The intervention itself
Three of the four RCTs looked at a single dose of CBD. T21 patients used an average of 2.63 different CBMPs, 88.1% of which were THC-dominant flower. A one-off dose of CBD and an ongoing course of THC-dominant treatment are simply not the same intervention, so it shouldn't surprise anyone that they produce different results. There's also a well-known problem with blinding in cannabis trials: THC has noticeable psychoactive effects, so participants can often tell whether they've received the active drug, which undermines the placebo comparison.
Where the two agree: safety
The one place the two lined up was safety. In T21, 4.5% of patients reported adverse effects, and 77.8% of those were rated mild. Wilson et al similarly found no significant impact of cannabis on adverse events (OR = 1.48 [0.37, 5.86]).
Beyond anxiety
We focused on anxiety for convenience, but the same pattern held across the mental health conditions in the meta-analysis: few studies, small samples, and little resemblance to how medicinal cannabis is actually used. Many trial participants wouldn't be eligible for prescribed cannabis in the UK because they had no formal diagnosis, while many real-world patients would be excluded from the trials because of comorbid conditions. And single-dose studies simply don't reflect how cannabis is used medicinally.
Put simply, the small number and poor quality of existing RCTs mean they can't tell us much about whether CBMPs help with anxiety or other mental health conditions.

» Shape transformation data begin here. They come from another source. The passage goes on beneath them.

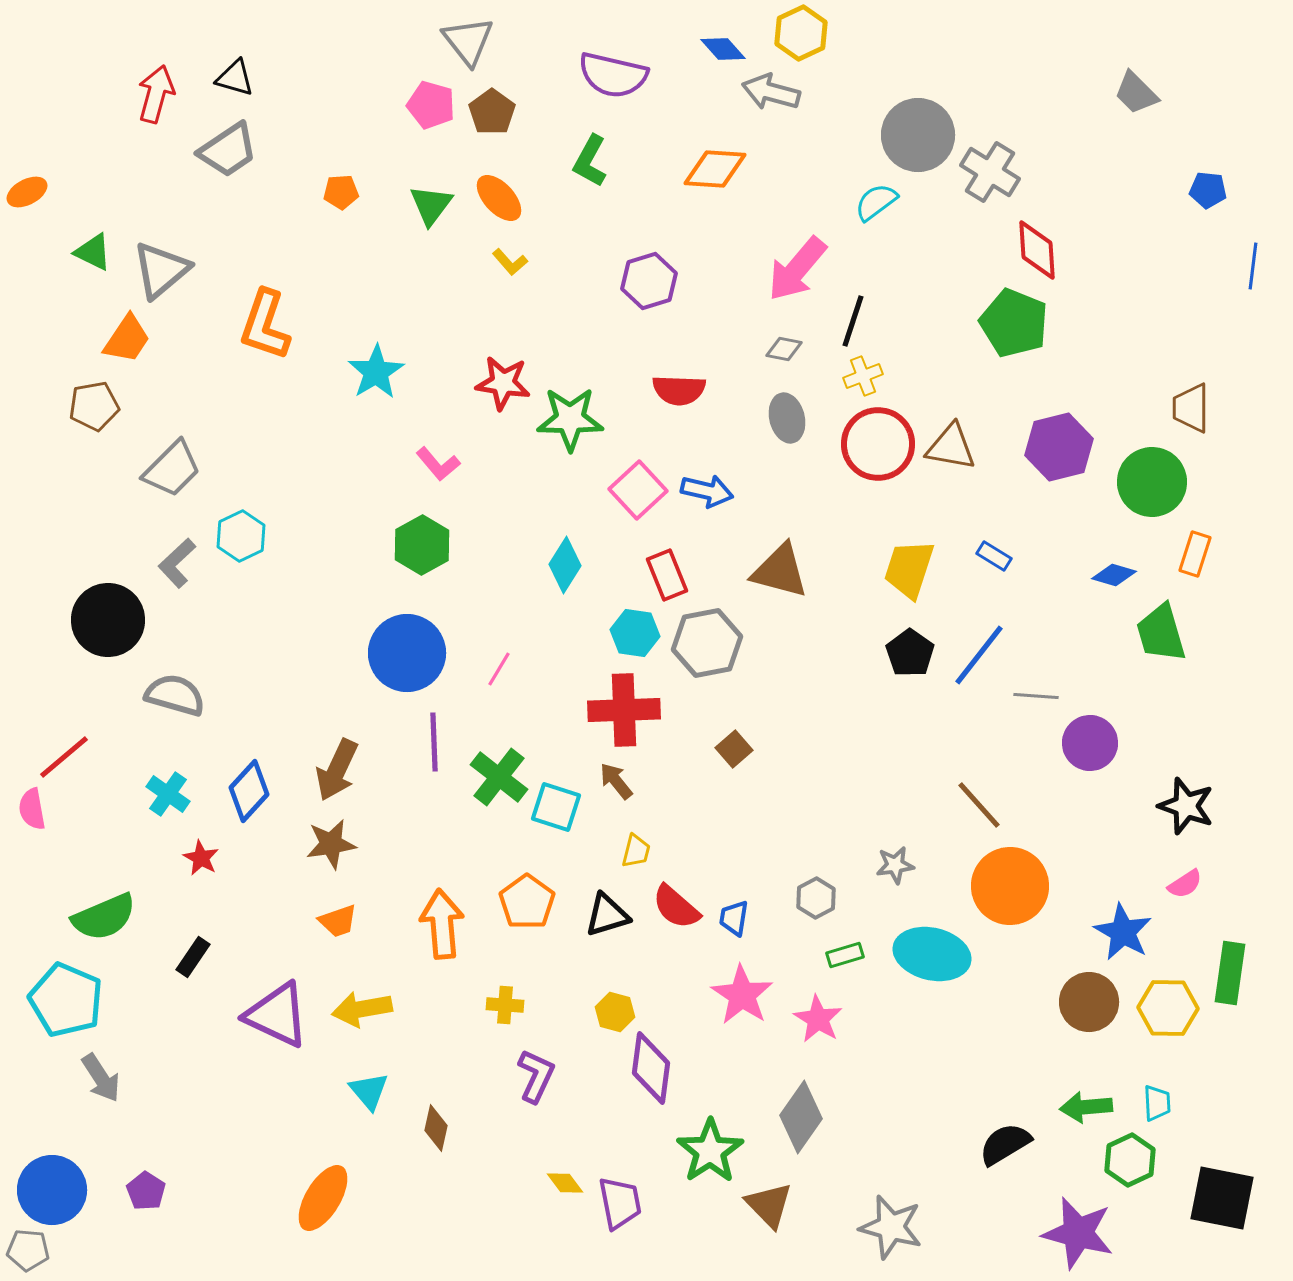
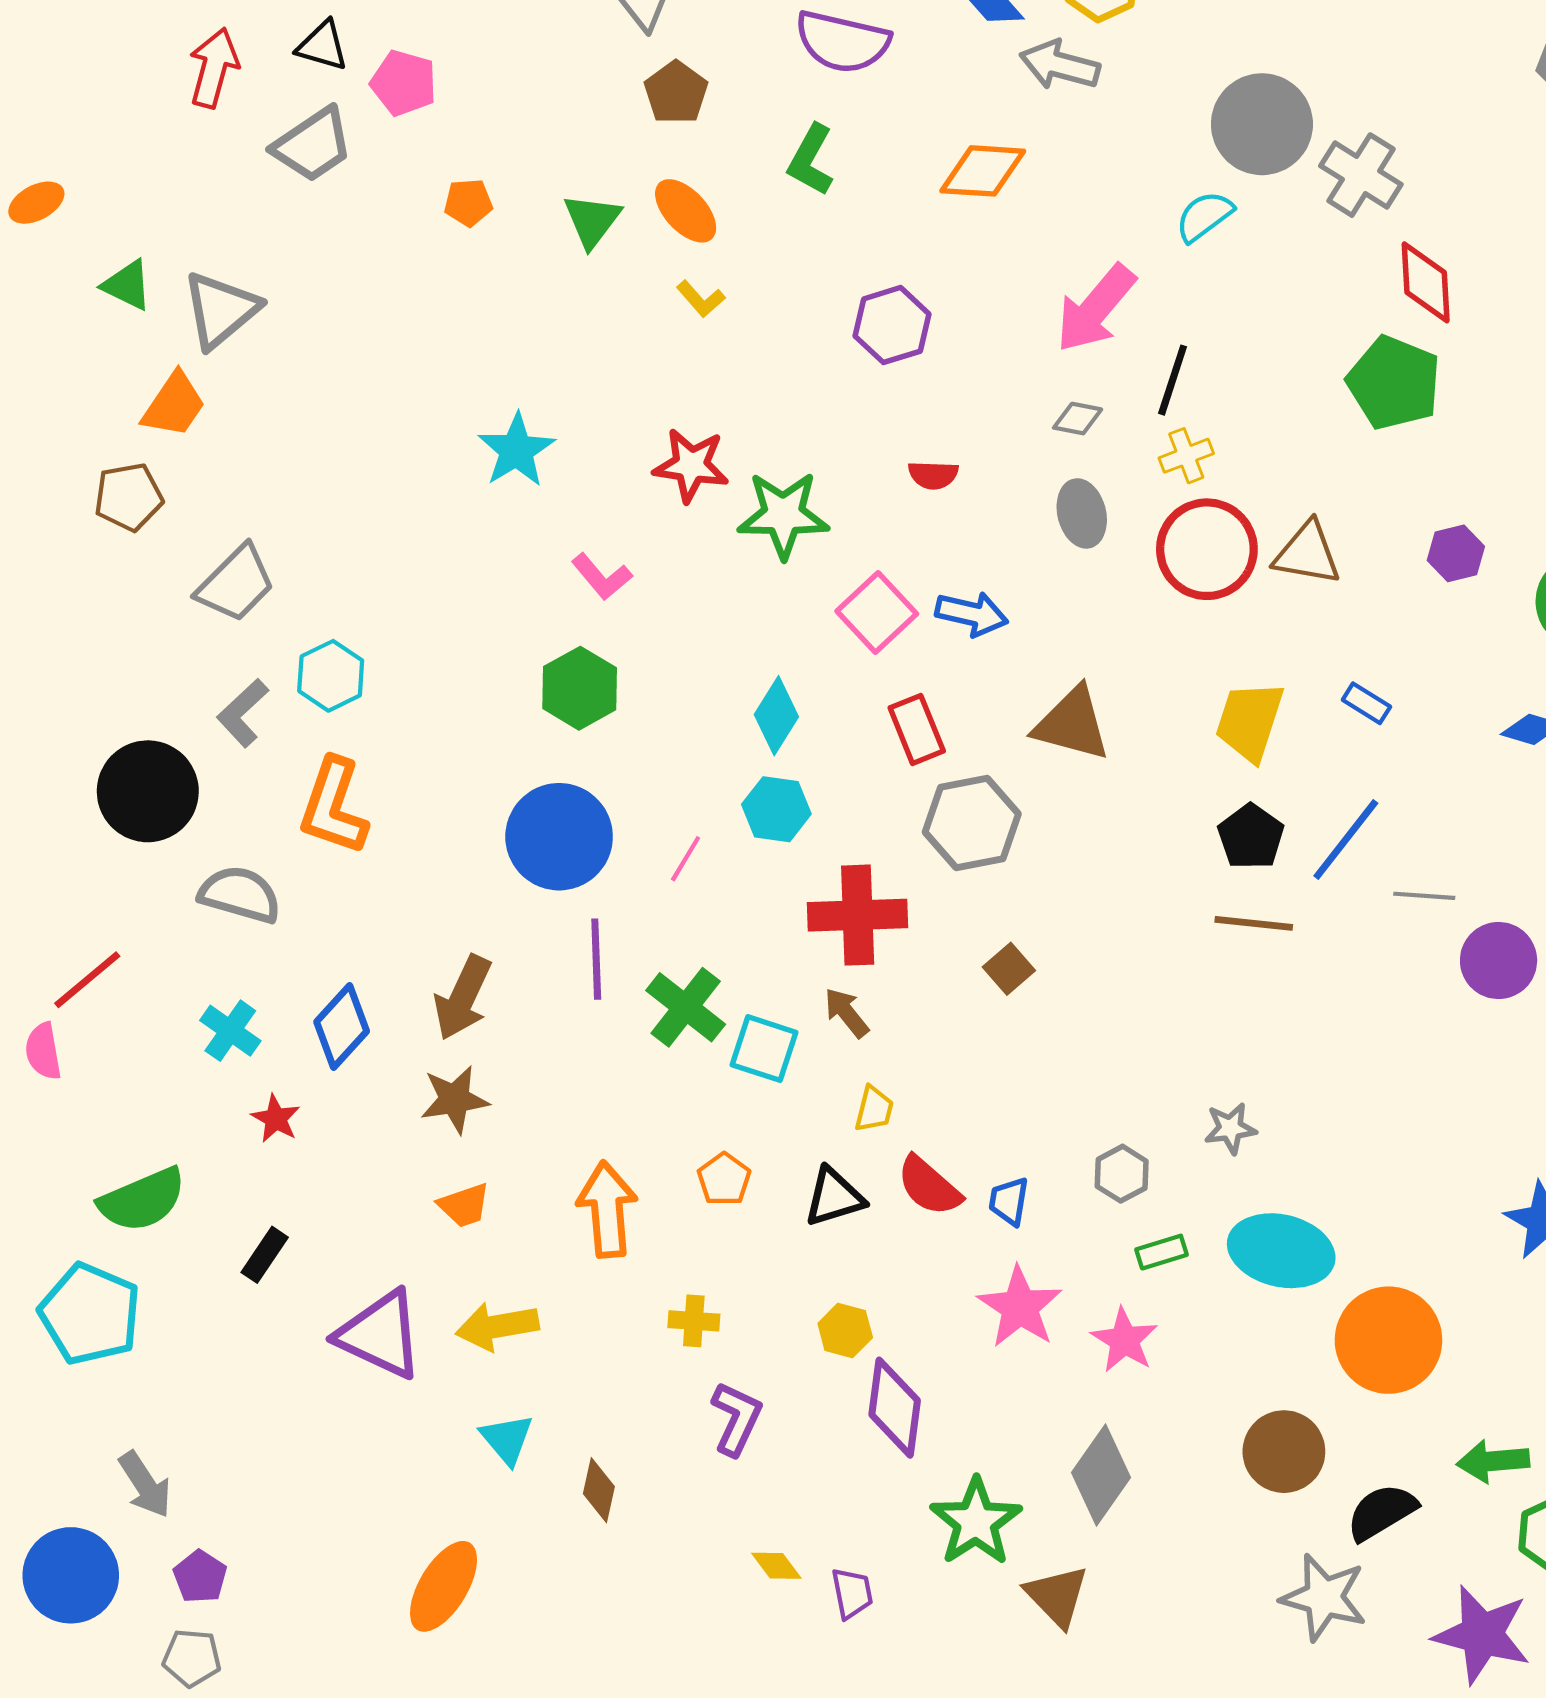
pink pentagon: (431, 105) -> (404, 83), moved
orange L-shape: (265, 325) -> (333, 806), moved
red semicircle: (679, 390) -> (933, 475), size x0.7
purple hexagon: (1059, 447) -> (1456, 553), size x0.6
cyan hexagon: (635, 633) -> (776, 809), moved
brown line: (979, 805) -> (1254, 923), moved, turned -42
orange circle: (1010, 886) -> (1388, 1340), moved
orange pentagon: (527, 902) -> (724, 1179), size x0.7
brown circle: (1089, 1002) -> (1284, 1452), moved
gray arrow: (101, 1078) -> (145, 1485), moved
purple trapezoid: (620, 1203) -> (852, 1593), size x0.7
gray star: (891, 1227) -> (1324, 1597), moved
gray pentagon: (28, 1250) -> (192, 1658), moved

Why real world evidence matters
Real world data can help close the gap between the lack of high-quality RCT evidence and the widespread, and growing, use of cannabinoids for mental health. Studies like ours have found medicinal cannabis use is associated with moderate to large reductions in symptoms. Findings from these and other novel study designs, including Bayesian approaches, deserve more weight when evaluating both the effectiveness and safety of cannabinoids.
Regulators are increasingly open to this. Real world evidence is playing a growing role in how medicines are evaluated internationally, and the data collected through T21 will continue to support the case for NHS funding of medical cannabis. Meanwhile, thousands of UK patients are already paying privately for these treatments. They deserve an evidence base that reflects how the medicines are actually used, not one built on a handful of small, short trials that were never designed to answer the question.
Reference
Wilson J, Dobson O, Langcake A, et al. (2026) The efficacy and safety of cannabinoids for the treatment of mental disorders and substance use disorders: a systematic review and meta-analysis. The Lancet Psychiatry 13(4): 304–315.